- **Prompt**:
Using the entries below, copy exactly each line from the line with "beide partijen elkaar kunnen vertrouwen." up to and including the line with "Afficher le N° *", with every picture left out.

*** Opening Record set ***

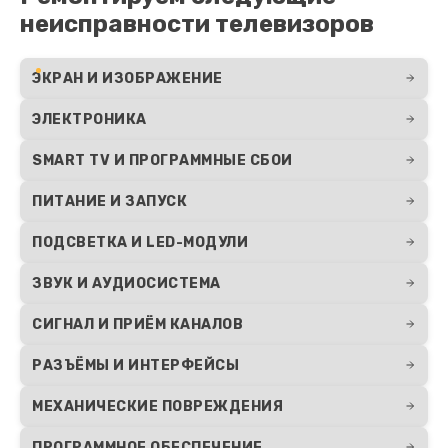
неисправности телевизоров
ЭКРАН И ИЗОБРАЖЕНИЕ
ЭЛЕКТРОНИКА
SMART TV И ПРОГРАММНЫЕ СБОИ
ПИТАНИЕ И ЗАПУСК
ПОДСВЕТКА И LED-МОДУЛИ
ЗВУК И АУДИОСИСТЕМА
СИГНАЛ И ПРИЁМ КАНАЛОВ
РАЗЪЁМЫ И ИНТЕРФЕЙСЫ
МЕХАНИЧЕСКИЕ ПОВРЕЖДЕНИЯ
ПРОГРАММНОЕ ОБЕСПЕЧЕНИЕ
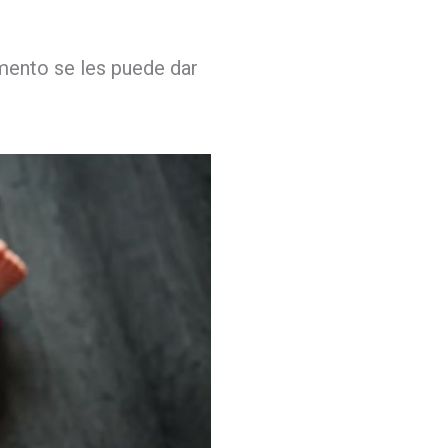
mento se les puede dar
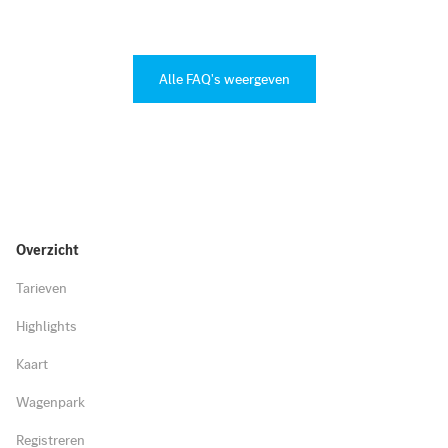
Alle FAQ's weergeven
Overzicht
Tarieven
Highlights
Kaart
Wagenpark
Registreren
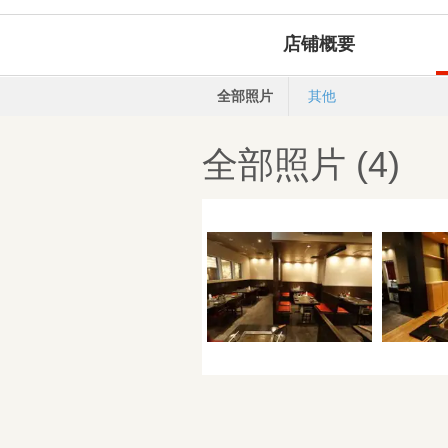
店铺概要
全部照片
其他
全部照片 (4)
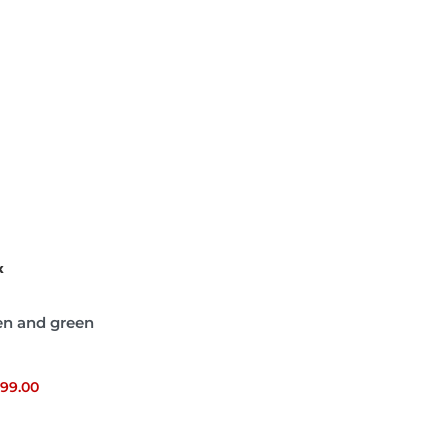
X
en and green
899.00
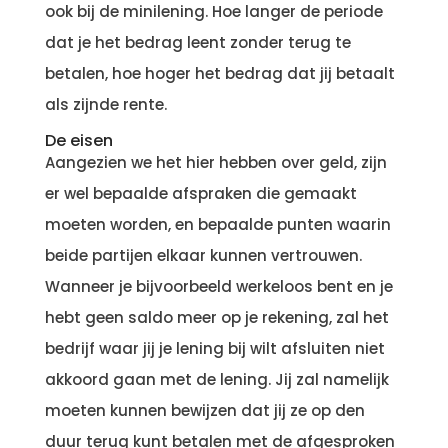
ook bij de minilening. Hoe langer de periode
dat je het bedrag leent zonder terug te
betalen, hoe hoger het bedrag dat jij betaalt
als zijnde rente.
De eisen
Aangezien we het hier hebben over geld, zijn
er wel bepaalde afspraken die gemaakt
moeten worden, en bepaalde punten waarin
beide partijen elkaar kunnen vertrouwen.
Wanneer je bijvoorbeeld werkeloos bent en je
hebt geen saldo meer op je rekening, zal het
bedrijf waar jij je lening bij wilt afsluiten niet
akkoord gaan met de lening. Jij zal namelijk
moeten kunnen bewijzen dat jij ze op den
duur terug kunt betalen met de afgesproken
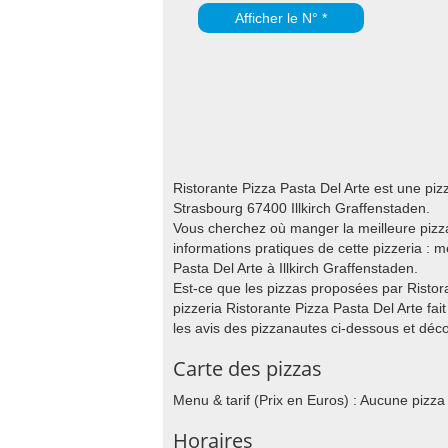
Afficher le N° *
Ristorante Pizza Pasta Del Arte est une pi
Strasbourg 67400 Illkirch Graffenstaden.
Vous cherchez où manger la meilleure pizza 
informations pratiques de cette pizzeria : 
Pasta Del Arte à Illkirch Graffenstaden.
Est-ce que les pizzas proposées par Ristora
pizzeria Ristorante Pizza Pasta Del Arte fai
les avis des pizzanautes ci-dessous et décou
Carte des pizzas
Menu & tarif (Prix en Euros) : Aucune pizza
Horaires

*** Closing Record set ***

- **Your response**:
beide partijen elkaar kunnen vertrouwen.
Wanneer je bijvoorbeeld werkeloos bent en je
hebt geen saldo meer op je rekening, zal het
bedrijf waar jij je lening bij wilt afsluiten niet
akkoord gaan met de lening. Jij zal namelijk
moeten kunnen bewijzen dat jij ze op den
duur terug kunt betalen met de afgesproken
Afficher le N° *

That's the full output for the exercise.